Tricky tale

Tuesday, January 24, 2006

Patagonia

Surprisingly to me Patagonia was a bit of a disappointment. Maybe I have been traveling too long or just went about it the wrong way. The Argentinean airline went on strike, so I bused it down and then you realize just how big Argentina is and how scenery is so incredibly dull. Passing the same undulating scrub land for days on end, sleep on the bus, wake up in the morning, nothing has changed, the same view. It seems a long way to go just for a few hours site seeing. I saw whales on the east coast which was nice, but for that afternoon it took 17 hours on a bus to get there. I spent three hours staring out the bus window one morning and counted 3 horses, 2 sheep and 2 birds. That after 3 hours! no cars, houses, people, bored, bored, bored.

Long overnight buses transport me further south to unremarkable towns.This kind of pattern repeated itself, very long bus journeys separated by a day or two of site seeing. The good bits are really good. The roar of ice falling from a glacier, clouds sweeping the vertical faces of mountains, watching wood peckers in the forest, but it is always tinged with the fact that I have another long bus journey to follow.
I cross back into Chile. At this point there are only roads on the map. I face the same kind of issues as before in Chile with expensive accommodation and dire food, my standards are pretty flexible, but some of these places are the pits. I also get the only disappointment of my trip. The weather in Torres del Paine was awful. Constant driving wind, bitterly cold, damp, low cloud. I pay for the permits, do the four hour bus journey to the start of the treck, but I force myself to accept the reality of the situation and made the tough decision to turn around without really experiencing the mountains.
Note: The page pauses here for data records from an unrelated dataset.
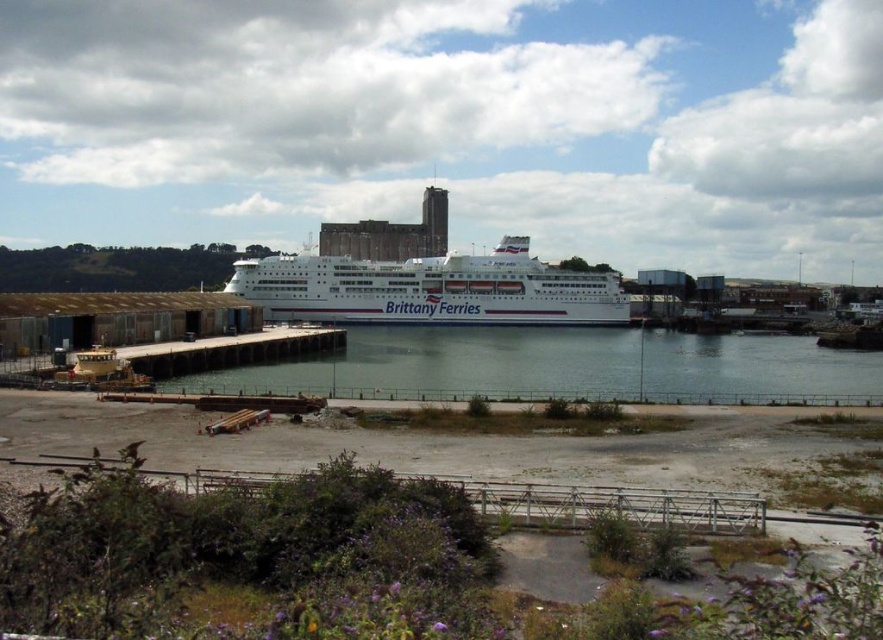 Question: Is clear water at dock center wider than white glossy cruise ship at center?

Choices:
 (A) no
 (B) yes

Answer: (B)

Question: Which point is farther from the camera taking this photo?

Choices:
 (A) (662, 333)
 (B) (442, 278)

Answer: (A)

Question: Is clear water at dock center above white glossy cruise ship at center?

Choices:
 (A) yes
 (B) no

Answer: (B)

Question: Which point is farther from the camera taking this photo?

Choices:
 (A) (861, 403)
 (B) (257, 264)

Answer: (B)

Question: Is the position of clear water at dock center less distant than that of white glossy cruise ship at center?

Choices:
 (A) yes
 (B) no

Answer: (A) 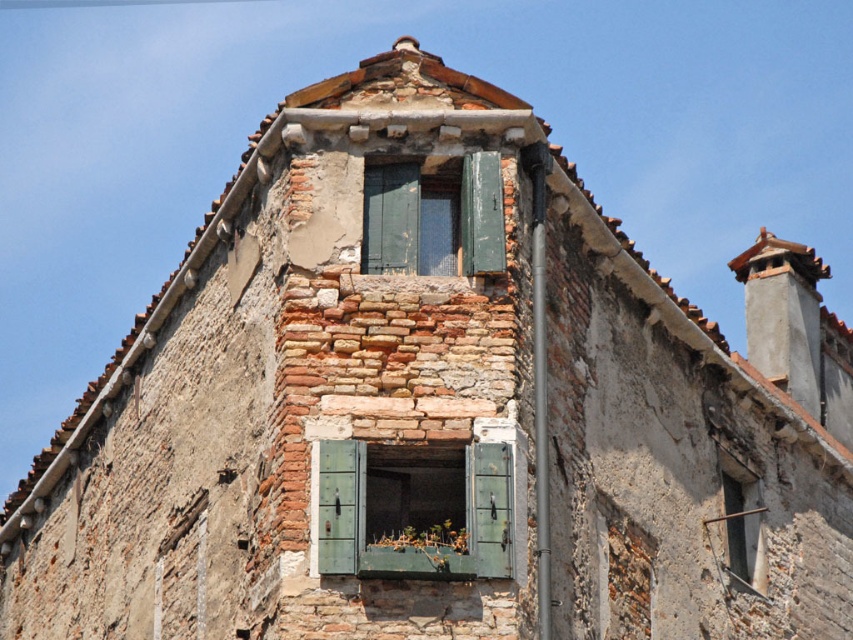 Question: Which point is closer to the camera taking this photo?

Choices:
 (A) (473, 570)
 (B) (457, 209)

Answer: (A)

Question: Does green painted wood at center have a lesser width compared to green wooden window at upper center?

Choices:
 (A) no
 (B) yes

Answer: (A)

Question: Does green painted wood at center lie in front of green wooden window at upper center?

Choices:
 (A) yes
 (B) no

Answer: (A)

Question: Can you confirm if green painted wood at center is thinner than green wooden window at upper center?

Choices:
 (A) yes
 (B) no

Answer: (B)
If you travel this far and spend this much you have to say how good they are, but...

I get a bit stuck trying trying to get out of town. There just are not many options this far south. So I take the easy way and fly over the mountains to Puerto Williams, Cape Horn. It makes me feel good just typing that. The last town in the world. Which amuses me as is quite an unassuming town, where as typically the Argentines across the water in Ushuia brag about being the most southerly town, T shirts, mugs. key fobs etc.

But here there is just nature. No gift shops, no restaurants, nor tourists, I was of only three visitors in town. Everyone just gets on with their regular jobs. Its very quite, calm, pretty, empty pebble beaches fringed with forests and zig-zag mountain tops. Its very much like Scotland, which is a bit ironic having traveled over 10,000 miles from Scotland.

In actual fact I get into a bit of a fud down here. Partly because I'm tired, the cold damp weather, the poor food and the constant traveling, buses and to be honest some of the other back packers. Anyway, leaving proves to be quite difficult. As nobody expects any tourists there aren't any regular means to leave the island. The thought of being stuck here over Christmas spurs me to find a boat going back north, as it happens a very uncomfortable and expensive journey to Argentina.

And what do I do next, jump on a boat on Christmas Eve going the opposite way heading south to Antarctica.